After removing the crossovers in a couple of my speakers and setting them up active (by ear) with nanoAVR as previously described, my impressions of "a lot more energy in the midrange" were certainly true enough: +5 dB to be exact! Turns out I spent a whole evening enraptured by the 'clarity and detail' of a now-uncompensated baffle step. Sheesh. :oops:

I'm also thinking that the "transformation" in the highs was more a function of the different (better) power amp that was used in conjunction with the switch to active, and less about the active itself. What bugs me the most about this is that I know better than to change more than one variable at a time; I just got sloppy here. :unsure: But I did discover that the freq. response on these 20-year-old tweets does indeed look fairly ragged, so that may be contributing as well. Next I'll measure some newer, supposedly better units I have here to see if it's the tweets themselves or my measurement setup that's to blame.

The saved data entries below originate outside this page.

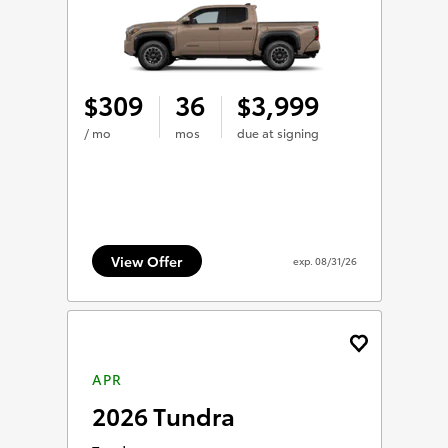
309
36
3,999
$
$
/ mo
mos
due at signing
View Offer
exp.
08/31/26
APR
2026 Tundra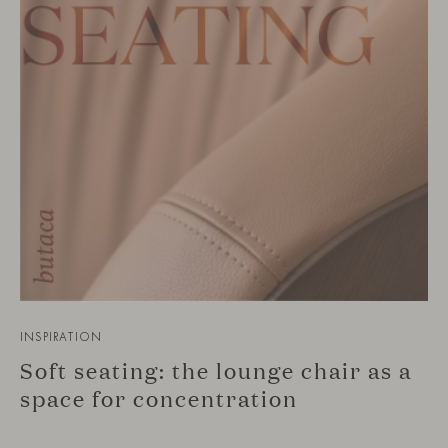
INSPIRATION
Soft seating: the lounge chair as a
space for concentration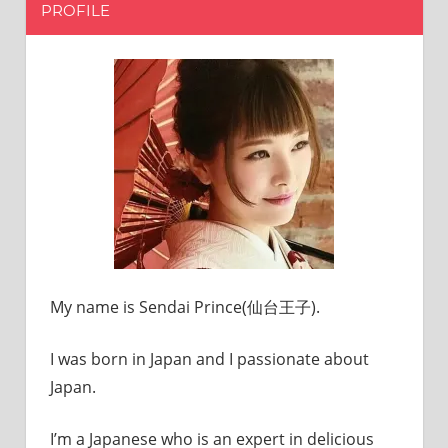
PROFILE
My name is Sendai Prince(仙台王子).
I was born in Japan and I passionate about
Japan.
I’m a Japanese who is an expert in delicious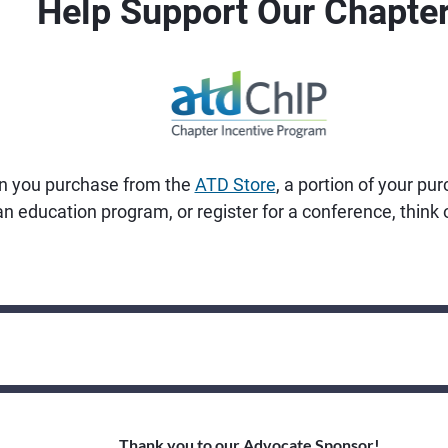
Help Support Our Chapter
n you purchase from the
ATD Store
, a portion of your pu
 an education program, or register for a conference, thin
Thank you to our Advocate Sponsor!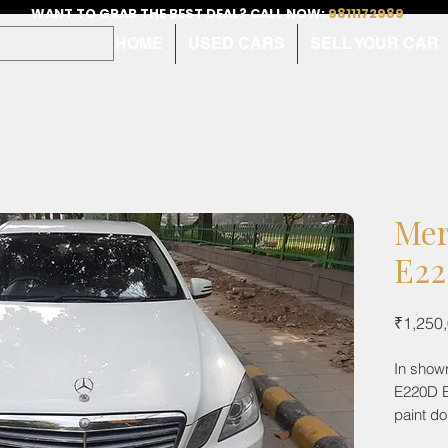
WANT TO GRAB THE BEST DEAL? CALL NOW:
9811172989
HOME
USED CARS
SELL YOUR CAR
Mer
E22
₹1,250
In show
E220D Bl
paint d
record.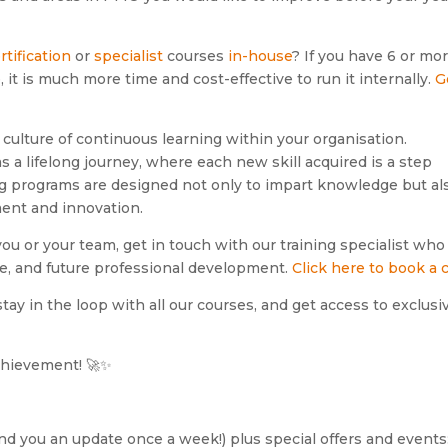
rtification
or
specialist
courses
in-house
? If you have 6 or mo
it is much more time and cost-effective to run it internally.
G
 culture of continuous learning within your organisation.
 a lifelong journey, where each new skill acquired is a step
ng programs are designed not only to impart knowledge but al
ment and innovation.
 you or your team, get in touch with our training specialist who 
ve, and future professional development.
Click here to book a c
tay in the loop with all our courses, and get access to exclusi
achievement! 🚀✨
send you an update once a week!) plus special offers and events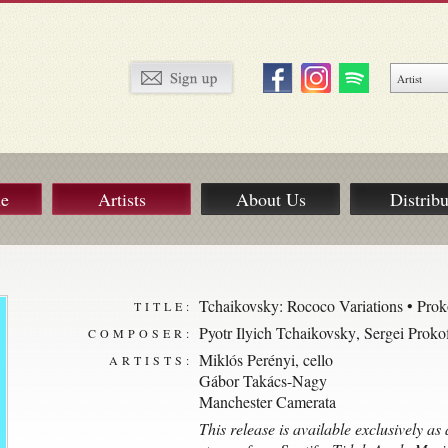
ue
Artists
About Us
Distribu
Tchaikovsky: Rococo Variations • Pro
TITLE:
Pyotr Ilyich Tchaikovsky
,
Sergei Proko
COMPOSER:
Miklós Perényi, cello
ARTISTS:
Gábor Takács-Nagy
Manchester Camerata
This release is available exclusively a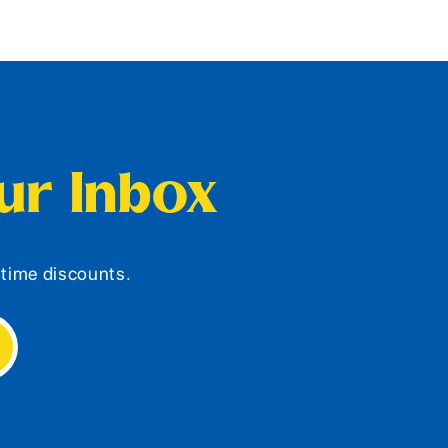
our Inbox
d-time discounts.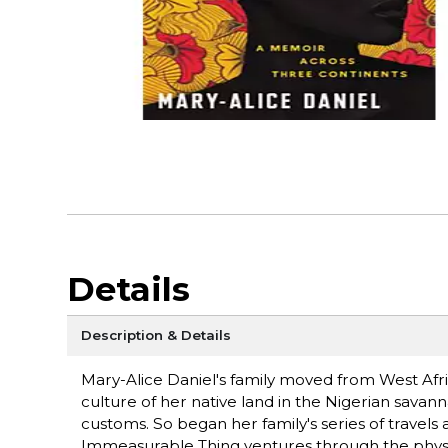
Details
Description & Details
Mary-Alice Daniel's family moved from West Afri
culture of her native land in the Nigerian savan
customs. So began her family's series of travels 
Immeasurable Thing ventures through the physic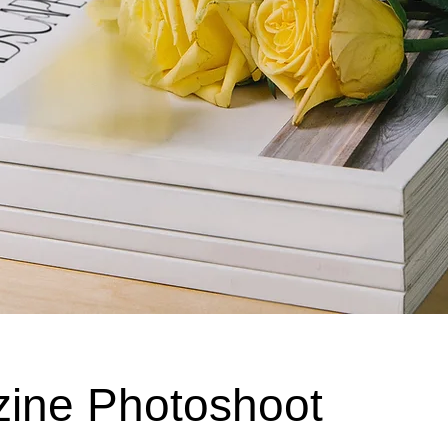
ine Photoshoot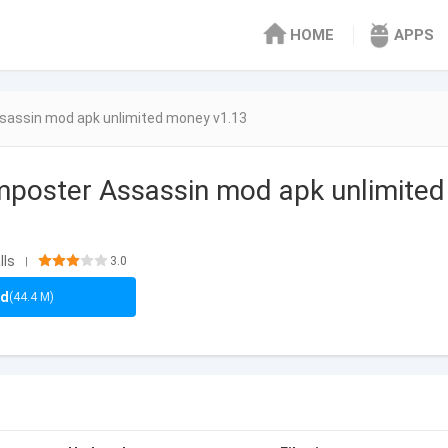
HOME
APPS
sassin mod apk unlimited money v1.13
mposter Assassin mod apk unlimite
lls
3.0
|
ad
(44.4 M)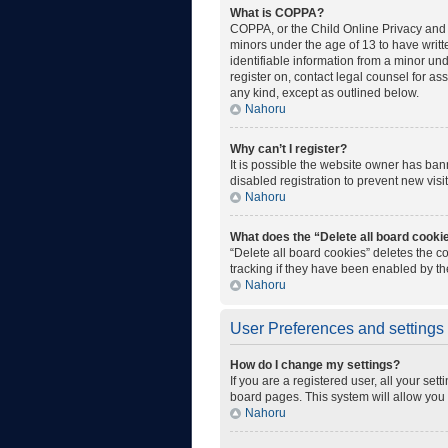
What is COPPA?
COPPA, or the Child Online Privacy and P
minors under the age of 13 to have writ
identifiable information from a minor unde
register on, contact legal counsel for as
any kind, except as outlined below.
Nahoru
Why can’t I register?
It is possible the website owner has ba
disabled registration to prevent new visi
Nahoru
What does the “Delete all board cooki
“Delete all board cookies” deletes the 
tracking if they have been enabled by th
Nahoru
User Preferences and settings
How do I change my settings?
If you are a registered user, all your set
board pages. This system will allow you 
Nahoru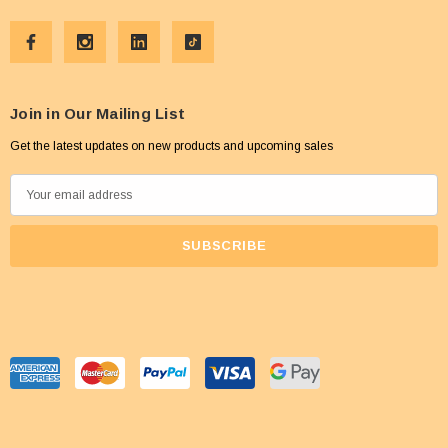
Join in Our Mailing List
Get the latest updates on new products and upcoming sales
E
m
a
i
l
A
d
d
r
e
s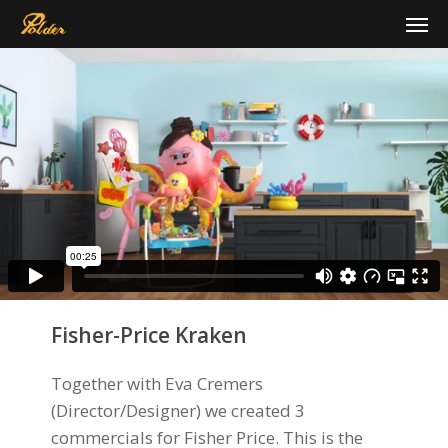
Skip
Men
to
main
content
Fisher-Price Kraken
Together with Eva Cremers
(Director/Designer) we created 3
commercials for Fisher Price. This is the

Anyway, back to the topic: I am still planning to go full 5.1 active. I still believe the overall benefits will be worth the effort, though the road is a little bumpier than expected. I now have 2 nanoAVRs, and I will hook them up together as soon as I get some of these other issues squared away, to see if Full Gonzo actually works. I'll post a summary as soon as that happens.

Curse this hobby!! Every door opens into a room full of doors. I am learning a lot though, and the ego bruises will heal. :)

-- Jim
Last Edit: 6 years 7 months ago by Jim the Oldbie.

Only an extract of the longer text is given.